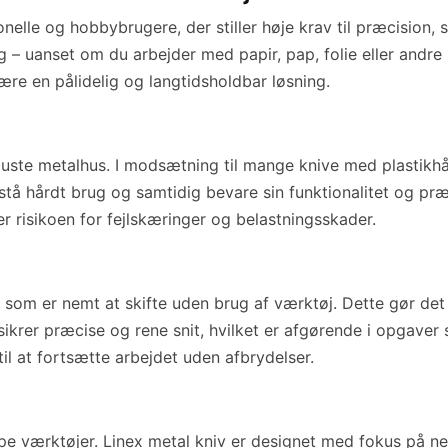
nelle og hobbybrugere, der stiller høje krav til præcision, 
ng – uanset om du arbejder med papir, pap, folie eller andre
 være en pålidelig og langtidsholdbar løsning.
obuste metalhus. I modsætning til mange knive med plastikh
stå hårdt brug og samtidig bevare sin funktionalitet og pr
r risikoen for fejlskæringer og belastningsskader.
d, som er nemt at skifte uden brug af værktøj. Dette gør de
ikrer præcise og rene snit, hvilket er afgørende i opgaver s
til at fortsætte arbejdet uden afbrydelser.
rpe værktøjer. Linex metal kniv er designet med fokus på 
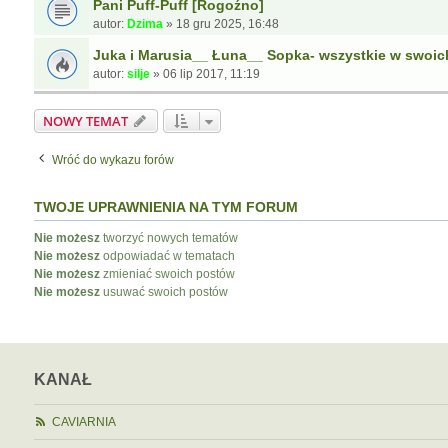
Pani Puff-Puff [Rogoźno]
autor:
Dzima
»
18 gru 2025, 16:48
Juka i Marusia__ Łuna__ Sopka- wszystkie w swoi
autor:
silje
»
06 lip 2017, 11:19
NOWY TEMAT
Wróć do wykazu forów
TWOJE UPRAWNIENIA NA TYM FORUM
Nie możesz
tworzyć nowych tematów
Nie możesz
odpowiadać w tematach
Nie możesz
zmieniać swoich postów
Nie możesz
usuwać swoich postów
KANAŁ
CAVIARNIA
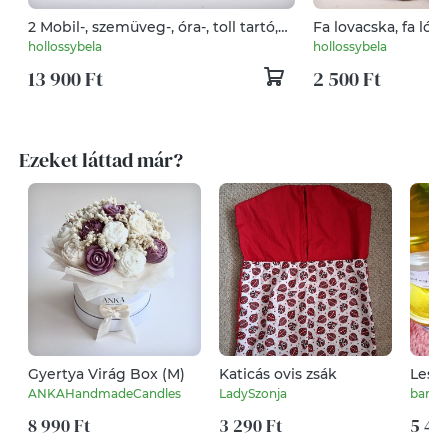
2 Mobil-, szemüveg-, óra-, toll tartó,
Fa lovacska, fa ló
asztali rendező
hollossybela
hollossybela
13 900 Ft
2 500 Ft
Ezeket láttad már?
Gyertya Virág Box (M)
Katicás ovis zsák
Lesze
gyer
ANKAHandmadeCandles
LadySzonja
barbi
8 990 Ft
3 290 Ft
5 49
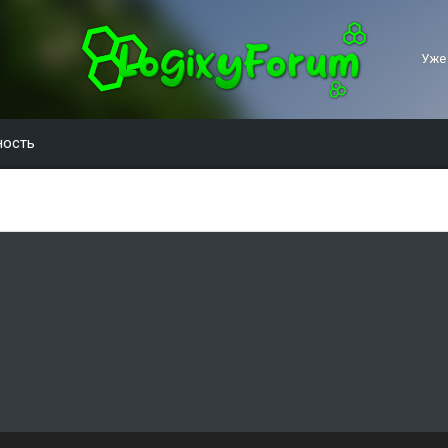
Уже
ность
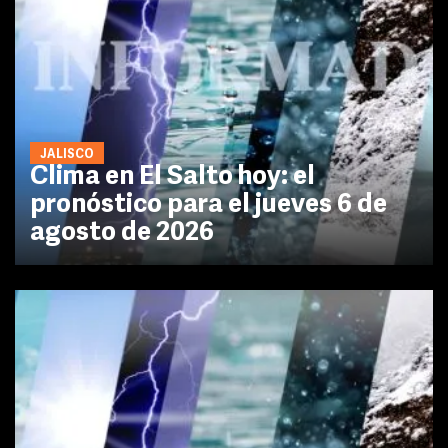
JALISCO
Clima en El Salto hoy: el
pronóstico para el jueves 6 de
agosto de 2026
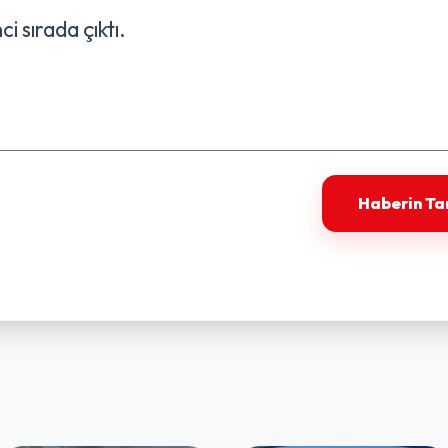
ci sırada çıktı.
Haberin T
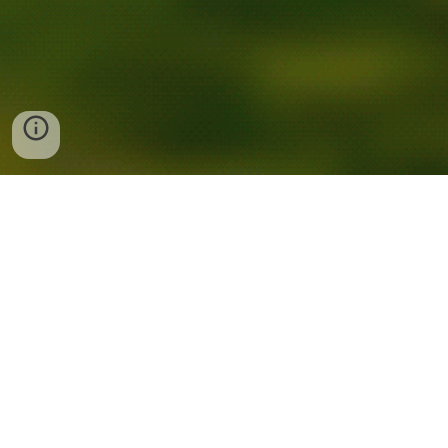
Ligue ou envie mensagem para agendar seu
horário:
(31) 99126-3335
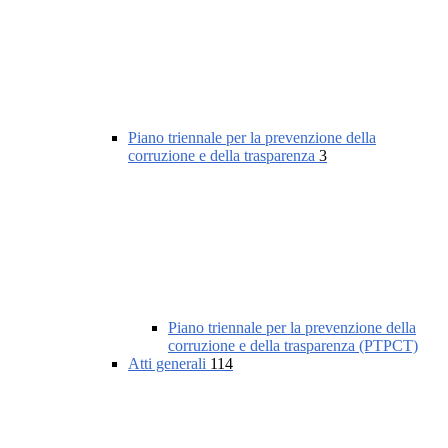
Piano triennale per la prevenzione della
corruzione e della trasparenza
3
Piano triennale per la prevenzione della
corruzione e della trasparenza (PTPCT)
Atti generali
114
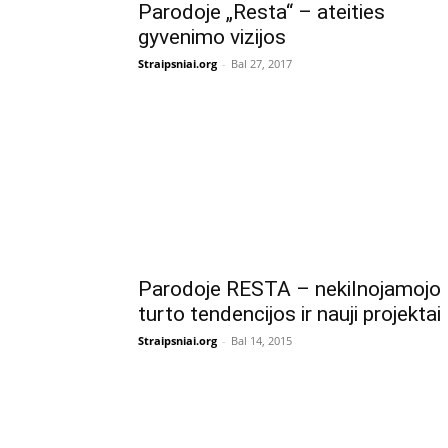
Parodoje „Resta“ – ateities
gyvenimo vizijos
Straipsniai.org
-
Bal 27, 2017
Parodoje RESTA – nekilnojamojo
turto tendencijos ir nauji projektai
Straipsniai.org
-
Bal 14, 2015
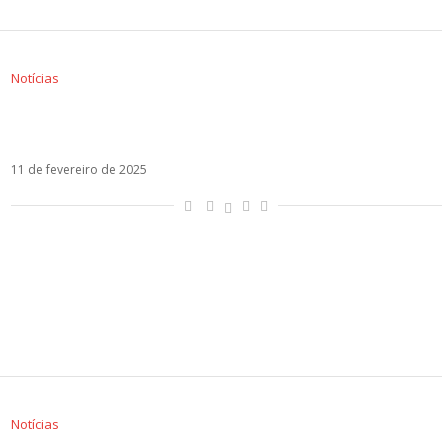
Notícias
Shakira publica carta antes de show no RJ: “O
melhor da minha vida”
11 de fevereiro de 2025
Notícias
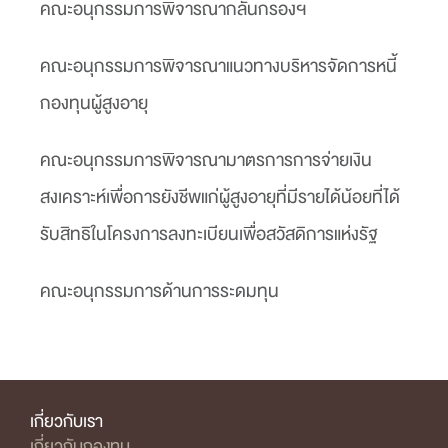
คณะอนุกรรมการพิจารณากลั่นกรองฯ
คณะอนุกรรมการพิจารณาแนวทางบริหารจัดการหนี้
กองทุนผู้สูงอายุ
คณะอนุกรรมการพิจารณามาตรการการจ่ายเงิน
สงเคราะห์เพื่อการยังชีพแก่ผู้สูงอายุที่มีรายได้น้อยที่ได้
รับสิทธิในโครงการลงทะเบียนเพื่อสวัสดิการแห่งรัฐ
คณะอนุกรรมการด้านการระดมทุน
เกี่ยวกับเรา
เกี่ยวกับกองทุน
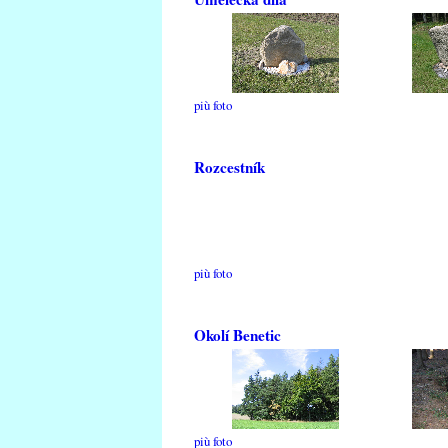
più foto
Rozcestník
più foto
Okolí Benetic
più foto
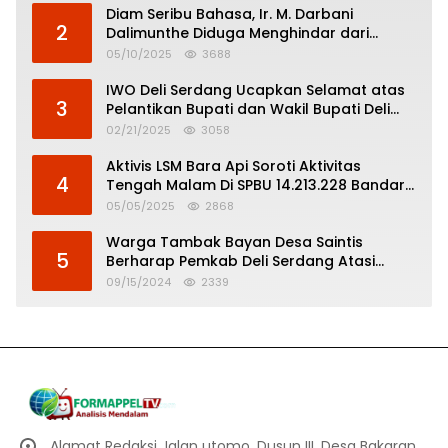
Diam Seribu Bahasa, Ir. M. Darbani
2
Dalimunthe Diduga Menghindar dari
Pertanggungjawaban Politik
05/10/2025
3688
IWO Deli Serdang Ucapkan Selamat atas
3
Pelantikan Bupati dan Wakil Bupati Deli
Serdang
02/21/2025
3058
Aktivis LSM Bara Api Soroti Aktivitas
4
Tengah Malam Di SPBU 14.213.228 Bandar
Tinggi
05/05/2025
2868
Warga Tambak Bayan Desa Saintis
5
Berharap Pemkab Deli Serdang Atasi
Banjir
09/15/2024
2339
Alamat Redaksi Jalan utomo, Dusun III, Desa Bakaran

▬▬▬

Work instruction:
Report, with no additional words, how many lines in the records above contain the word "Parodoje".

Result of the exercise:
2